To appear at CVPR 2011, Colorado Springs, USA June 21-23 (download pdf) (supplementary material)
Computer vision has hit the mainstream with applications such as cars that detect pedestrians, motion capture for animation, and applications that let you cash a cheque by snapping a picture from your mobile phone. A great example of computer vision in the consumer market is Microsoft's Kinect gaming system which can accurately detect the pose of one or more individuals allowing gameplay to be controlled using just the body. Such a system must be able to detect pose reliably under a wide variety of conditions - different players, unusual clothing, poor lighting, cluttered backgrounds, and other sources of variation. One way that we could perform pose estimation is keeping around a large database of examples of people in a variety of poses along with labels indicating the configuration of the body in 2D or 3D. When presented with a new example (without labels) we can compare it against the database to find the best match. We then can assign the labels of the best match to the new example. However, the matching (or similarity) problem is a very tough one - especially due to the large amount of input variability due to the factors described above. If we had many examples of people in similar pose but under differing conditions, we could use machine learning to construct an algorithm that matches based on the important information (e.g. pose) and ignores the distracting information (e.g lighting, clothing, background, etc.). But how do we collect such data?
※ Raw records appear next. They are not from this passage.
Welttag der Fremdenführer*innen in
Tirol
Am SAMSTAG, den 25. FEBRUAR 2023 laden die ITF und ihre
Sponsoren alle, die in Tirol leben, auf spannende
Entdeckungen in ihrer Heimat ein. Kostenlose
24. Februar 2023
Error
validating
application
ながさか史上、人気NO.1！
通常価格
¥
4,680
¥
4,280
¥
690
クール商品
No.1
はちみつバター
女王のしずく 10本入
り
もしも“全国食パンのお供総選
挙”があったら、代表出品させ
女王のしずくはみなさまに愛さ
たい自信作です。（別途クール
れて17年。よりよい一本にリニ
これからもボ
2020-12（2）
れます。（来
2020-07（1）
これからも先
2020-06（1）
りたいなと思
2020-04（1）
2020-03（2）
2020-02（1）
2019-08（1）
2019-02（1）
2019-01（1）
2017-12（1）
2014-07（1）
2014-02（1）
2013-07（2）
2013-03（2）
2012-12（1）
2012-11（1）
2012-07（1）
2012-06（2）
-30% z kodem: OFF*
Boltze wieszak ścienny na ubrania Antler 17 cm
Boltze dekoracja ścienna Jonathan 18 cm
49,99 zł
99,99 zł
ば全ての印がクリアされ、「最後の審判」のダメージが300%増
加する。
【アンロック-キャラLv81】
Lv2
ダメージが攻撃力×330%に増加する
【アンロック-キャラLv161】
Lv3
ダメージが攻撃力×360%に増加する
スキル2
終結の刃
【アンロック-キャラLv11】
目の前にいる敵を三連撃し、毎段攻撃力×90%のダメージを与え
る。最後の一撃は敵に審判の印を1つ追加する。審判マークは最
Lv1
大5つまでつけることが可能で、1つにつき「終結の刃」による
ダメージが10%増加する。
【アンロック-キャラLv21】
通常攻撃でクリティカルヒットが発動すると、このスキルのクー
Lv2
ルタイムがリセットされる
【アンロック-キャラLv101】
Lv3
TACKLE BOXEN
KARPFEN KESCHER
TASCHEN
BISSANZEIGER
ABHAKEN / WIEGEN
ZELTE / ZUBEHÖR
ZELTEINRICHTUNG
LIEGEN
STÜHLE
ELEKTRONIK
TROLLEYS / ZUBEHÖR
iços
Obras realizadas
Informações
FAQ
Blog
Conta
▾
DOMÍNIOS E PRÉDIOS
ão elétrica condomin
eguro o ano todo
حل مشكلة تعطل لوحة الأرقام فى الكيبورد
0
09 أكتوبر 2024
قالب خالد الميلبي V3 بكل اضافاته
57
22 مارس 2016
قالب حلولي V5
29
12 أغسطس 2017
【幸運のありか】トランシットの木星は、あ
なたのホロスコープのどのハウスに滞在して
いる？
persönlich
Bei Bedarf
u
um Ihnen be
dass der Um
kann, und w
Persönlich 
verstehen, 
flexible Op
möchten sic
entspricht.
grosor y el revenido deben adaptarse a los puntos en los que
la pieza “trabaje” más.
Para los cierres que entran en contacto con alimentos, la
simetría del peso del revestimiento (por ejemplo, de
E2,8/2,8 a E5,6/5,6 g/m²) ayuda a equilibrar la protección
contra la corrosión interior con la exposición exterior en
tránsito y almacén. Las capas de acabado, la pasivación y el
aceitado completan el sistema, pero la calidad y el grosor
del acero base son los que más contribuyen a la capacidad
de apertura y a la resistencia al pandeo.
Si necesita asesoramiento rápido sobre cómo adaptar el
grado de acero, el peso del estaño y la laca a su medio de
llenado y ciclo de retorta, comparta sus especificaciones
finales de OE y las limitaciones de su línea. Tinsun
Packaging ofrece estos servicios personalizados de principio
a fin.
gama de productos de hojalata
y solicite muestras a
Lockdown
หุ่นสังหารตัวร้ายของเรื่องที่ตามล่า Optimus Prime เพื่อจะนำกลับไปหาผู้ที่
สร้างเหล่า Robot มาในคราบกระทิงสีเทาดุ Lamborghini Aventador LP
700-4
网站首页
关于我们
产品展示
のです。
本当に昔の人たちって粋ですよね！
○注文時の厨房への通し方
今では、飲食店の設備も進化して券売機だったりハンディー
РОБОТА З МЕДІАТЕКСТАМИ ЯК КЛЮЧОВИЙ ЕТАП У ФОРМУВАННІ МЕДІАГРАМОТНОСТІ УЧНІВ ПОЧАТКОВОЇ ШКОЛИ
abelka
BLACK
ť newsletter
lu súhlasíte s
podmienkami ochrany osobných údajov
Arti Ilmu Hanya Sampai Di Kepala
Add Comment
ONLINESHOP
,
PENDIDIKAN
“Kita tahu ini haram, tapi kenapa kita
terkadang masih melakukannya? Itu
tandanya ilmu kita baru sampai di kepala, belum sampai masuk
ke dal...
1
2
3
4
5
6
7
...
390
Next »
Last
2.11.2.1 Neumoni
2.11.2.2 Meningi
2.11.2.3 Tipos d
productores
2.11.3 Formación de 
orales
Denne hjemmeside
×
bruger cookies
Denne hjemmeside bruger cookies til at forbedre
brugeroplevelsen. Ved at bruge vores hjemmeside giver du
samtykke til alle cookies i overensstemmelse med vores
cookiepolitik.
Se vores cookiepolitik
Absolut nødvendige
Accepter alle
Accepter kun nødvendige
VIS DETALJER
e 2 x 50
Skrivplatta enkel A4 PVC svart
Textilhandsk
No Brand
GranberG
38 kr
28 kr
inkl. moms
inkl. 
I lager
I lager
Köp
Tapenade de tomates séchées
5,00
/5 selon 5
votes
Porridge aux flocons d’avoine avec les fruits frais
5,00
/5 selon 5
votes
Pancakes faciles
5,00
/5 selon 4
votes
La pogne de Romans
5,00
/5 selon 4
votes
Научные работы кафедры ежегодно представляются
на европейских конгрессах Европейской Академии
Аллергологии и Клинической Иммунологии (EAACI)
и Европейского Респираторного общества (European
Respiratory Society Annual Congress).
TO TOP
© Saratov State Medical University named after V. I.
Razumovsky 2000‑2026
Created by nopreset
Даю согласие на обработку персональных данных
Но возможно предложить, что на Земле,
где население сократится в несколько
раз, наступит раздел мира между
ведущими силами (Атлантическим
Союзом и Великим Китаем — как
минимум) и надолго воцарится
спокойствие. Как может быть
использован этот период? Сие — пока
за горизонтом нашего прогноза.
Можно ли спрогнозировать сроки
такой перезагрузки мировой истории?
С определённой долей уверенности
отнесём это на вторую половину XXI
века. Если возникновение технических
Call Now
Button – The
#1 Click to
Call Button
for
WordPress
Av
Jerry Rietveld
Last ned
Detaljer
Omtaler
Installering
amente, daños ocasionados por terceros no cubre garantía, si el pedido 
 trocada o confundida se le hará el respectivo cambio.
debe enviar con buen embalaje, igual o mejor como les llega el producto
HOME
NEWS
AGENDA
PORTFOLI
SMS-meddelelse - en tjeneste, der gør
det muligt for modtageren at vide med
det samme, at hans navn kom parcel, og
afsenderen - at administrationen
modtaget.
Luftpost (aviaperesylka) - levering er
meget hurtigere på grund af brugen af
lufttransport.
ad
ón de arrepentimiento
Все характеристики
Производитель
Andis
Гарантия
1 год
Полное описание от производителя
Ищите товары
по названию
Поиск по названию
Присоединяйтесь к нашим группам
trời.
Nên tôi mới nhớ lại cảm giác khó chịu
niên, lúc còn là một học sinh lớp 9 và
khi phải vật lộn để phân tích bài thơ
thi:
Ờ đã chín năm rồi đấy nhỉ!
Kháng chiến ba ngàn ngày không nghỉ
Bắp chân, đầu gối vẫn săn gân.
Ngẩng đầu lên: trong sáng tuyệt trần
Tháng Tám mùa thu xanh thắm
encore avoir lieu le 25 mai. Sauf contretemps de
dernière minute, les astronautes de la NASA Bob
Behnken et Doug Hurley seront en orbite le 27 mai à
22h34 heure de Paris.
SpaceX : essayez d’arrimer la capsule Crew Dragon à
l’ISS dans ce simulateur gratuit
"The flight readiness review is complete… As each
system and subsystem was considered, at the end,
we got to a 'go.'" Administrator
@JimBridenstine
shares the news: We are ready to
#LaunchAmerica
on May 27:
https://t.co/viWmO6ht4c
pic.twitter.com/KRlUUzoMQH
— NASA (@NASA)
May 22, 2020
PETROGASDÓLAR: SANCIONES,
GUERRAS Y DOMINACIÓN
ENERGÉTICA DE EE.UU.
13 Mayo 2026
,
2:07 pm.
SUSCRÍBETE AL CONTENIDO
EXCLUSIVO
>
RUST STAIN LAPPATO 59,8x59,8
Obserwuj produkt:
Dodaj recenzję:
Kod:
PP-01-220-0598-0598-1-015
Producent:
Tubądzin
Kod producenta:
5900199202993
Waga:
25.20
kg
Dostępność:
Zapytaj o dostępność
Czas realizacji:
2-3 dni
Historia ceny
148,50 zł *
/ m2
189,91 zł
In a somewhat unusual move for computer scientists, we turned to the Dutch progressive-electro band C-Mon and Kypski. Their music video/crowdsourcing project "One Frame of Frame" asks people on the web to replace one frame of the band's music video for the song "More or Less" with a capture from a webcam. A visitor to the band's website is shown a single frame of the video and asked to perform an imitation in front of the camera. The new contribution is spliced into the video which updates once an hour. This turns out to be the perfect data source for learning an algorithm to compute similarity based on pose. Armed with the band's data and a few machine learning tricks up our sleeves, we built a system that is highly effective at matching people in similar pose but under widely different settings.
Supervised methods for learning an embedding aim to map high-dimensional images to a space in which perceptually similar observations have high measurable similarity. Most approaches rely on binary similarity, typically defined by class membership where labels are expensive to obtain and/or difficult to define. In this paper we propose crowd-sourcing similar images by soliciting human imitations. We exploit temporal coherence in video to generate additional pairwise graded similarities between the user-contributed imitations. We introduce two methods for learning nonlinear, invariant mappings that exploit graded similarities. We learn a model that is highly effective at matching people in similar pose. It exhibits remarkable invariance to identity, clothing, background, lighting, shift and scale.